Retirer le -p pour ne plus devoir confirmer chaque commande de copie pour chaque fichier


----------



## zeltron54 (31 Mai 2018)

Par acquis de conscience je viens de télécharger le dernier script mis dans ce post, et je viens d'essayer chez moi aucun problème, les fichiers de la liste sont bien copier. Donc je ne vois qu'un problème de ton fichier liste.

Soit il n'est pas au bon format.
soit les fichiers qui sont des cette liste ne sont pas dans le dossier source.


----------



## T-45 (31 Mai 2018)

Oui c'est ce que je pense aussi, je viens de tester sur un macbook au cas ou. Même message d'erreur mais il ne me copie que la première photo. Ça ne serait pas a cause des fichiers .CR2 trop volumineux ? (ils font entre 35 et 45 mo chacun)
Comment procèdes-tu pour créer ta liste ?


----------



## zeltron54 (31 Mai 2018)

S'il ne copie que le premier fichier c'est que ta liste n'est pas au bon format.
Le fichier doit être: Nom_fichier  suivi d'un retour chariot (code ascii 13) puis le 2ieme Nom_fichier suivi d'un retour chariot      etc...

Le script lit le fichier texte, puis prend chaque terme qui est séparé par le (code ascii 13).

Perso je fait mon fichier texte à partir d'excel.  je l'enregistre au format Texte (séparateur: tabulation)

Il me faudrait un de tes fichier (soit liste originale) soit après transposition pour voir comment il est. et éventuellement trouver le moyen de le modifier.


----------



## T-45 (31 Mai 2018)

Le soucis c'est que avec open office impossible d'enregistrer en .txt il me le sort en .csv même en cochant tabulation séparateur de texte.
Ensuite avec googlesheet je peux exporter en valeur séparées par des tabulations mais celui-ci me sort un fichier .tsv 

Comment puis-je t'envoyer ma liste ?


----------



## r e m y (31 Mai 2018)

Le script prévoit le caractère ascii 13 comme séparateur (retour chariot)
set AppleScript's text item delimiters to (ASCII character 13)
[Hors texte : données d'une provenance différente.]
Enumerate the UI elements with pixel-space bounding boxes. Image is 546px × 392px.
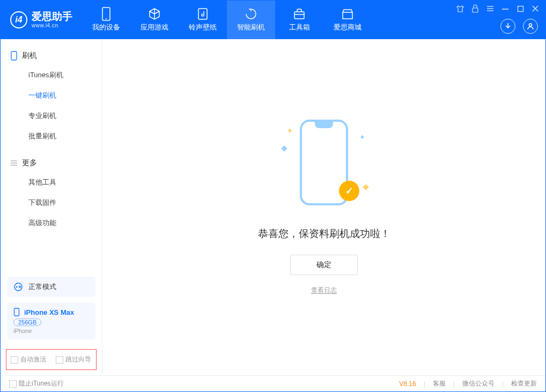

Si les noms de fichiers sont séparés par des tabulations (voire par des virgules) il faut adapter le script en changeant de caractère ascii


----------



## zeltron54 (31 Mai 2018)

Alors on va faire un essai avec la liste que tu récupères: ton exemple:
IMG_1906,IMG_1901,IMG_1898,IMG_1891,IMG_1883,IMG_1871,IMG_1875,IMG_1869
enregistrée normalement en .txt

Dans le script tu remplaces     (ASCII character 13)   par   (ASCII character 44)

Le script prendra tout le noms séparés par des virgules.


----------



## T-45 (31 Mai 2018)

Décidément ça ne veut vraiment pas ! 
Peut importe ce que je fais, j’ai absolument toujours le même message d’erreur ! Je me demande si je n’ai pas un problème de format de fichier. Il me faudrait peut-être excel 

Quoi qu’il en soit j’ai un système D grace a mon logiciel de photo qui demande un peu de boulot mais ça reste faisable en attendant.


----------



## zeltron54 (31 Mai 2018)

tu as créé un fichier texte avec texEdit avec les noms de fichiers à la suite séparés par une virgule, c'esrt bien un fichier .txt  pas autre chose , en l'ouvrant tu vois bien la liste de tes fichiers ?


----------



## T-45 (31 Mai 2018)

Oui, exactement.


----------



## r e m y (31 Mai 2018)

Pour vérifier ce que le script récupère comme nom de fichiers, zeltron pourrait ajouter une ligne affichant un message avec le nom de fichier (juste avant la ligne qui duplique le fichier dans le dossier de destination). 
On verrait si il y a un pb a ce niveau là.


----------



## zeltron54 (31 Mai 2018)

La suggestion de remy . Ceci affiche une petite boite de dialogue qui te donne le chemin du prochain fichier qui va être traité.   Vérifie bien si c'est le bon chemin !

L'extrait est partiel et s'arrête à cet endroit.